Japan has revised its tax rules for cryptocurrency issuers, exempting them from paying corporate taxes on unrealized gains on tokens they issued and held.
The tax exemption aims to facilitate business activities involving token issuance and support the growth of Japan’s blockchain and crypto sectors.
Japan is one of the pioneers in regulating and adopting cryptocurrencies and blockchain technology. The country has recently implemented stricter anti-money laundering measures and restricted stablecoin issuance to licensed entities.
The country’s prime minister, Fumio Kishida, has also expressed his support for digital finance and blockchain adoption as part of his vision of “new capitalism.”
On June 20, the National Tax Agency of Japan issued a notification that clarified the tax treatment of cryptocurrency issuers in the country.
The notification states that crypto issuers will not have to pay capital gains taxes on unrealized profits from holding their own tokens.
This tax exemption applies to companies that issue tokens through initial coin offerings (ICOs), security token offerings (STOs), or other methods and hold them as part of their business assets.
It does not apply to tokens acquired through trading or other means.
The tax exemption is intended to reduce the financial burden and encourage business activities involving token issuance.
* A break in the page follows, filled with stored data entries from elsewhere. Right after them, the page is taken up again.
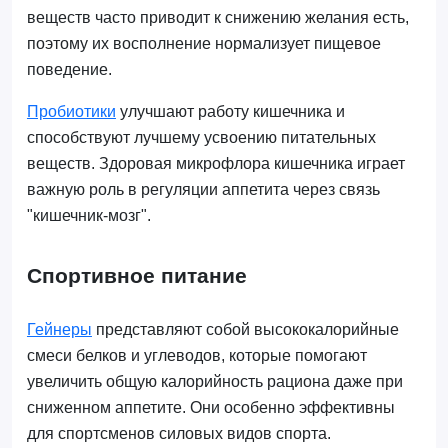
веществ часто приводит к снижению желания есть,
поэтому их восполнение нормализует пищевое
поведение.
Пробиотики
улучшают работу кишечника и
способствуют лучшему усвоению питательных
веществ. Здоровая микрофлора кишечника играет
важную роль в регуляции аппетита через связь
"кишечник-мозг".
Спортивное питание
Гейнеры
представляют собой высококалорийные
смеси белков и углеводов, которые помогают
увеличить общую калорийность рациона даже при
сниженном аппетите. Они особенно эффективны
для спортсменов силовых видов спорта.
The ruling Liberal Democratic Party (LDP) expects this tax exemption to make it easier for various companies to engage in token issuance and related businesses.
Before this revision, even unrealized gains from cryptocurrencies were subject to taxation, resulting in increased financial burdens for companies operating in the crypto space. Japan’s standard corporate tax rate of 30% is among the highest in the world.
However, the tax exemption does not apply to cryptocurrency investors, who are still subject to a maximum 55% income tax on crypto-related earnings over 200,000 Japanese yen (US$1,400), classified as “miscellaneous income.”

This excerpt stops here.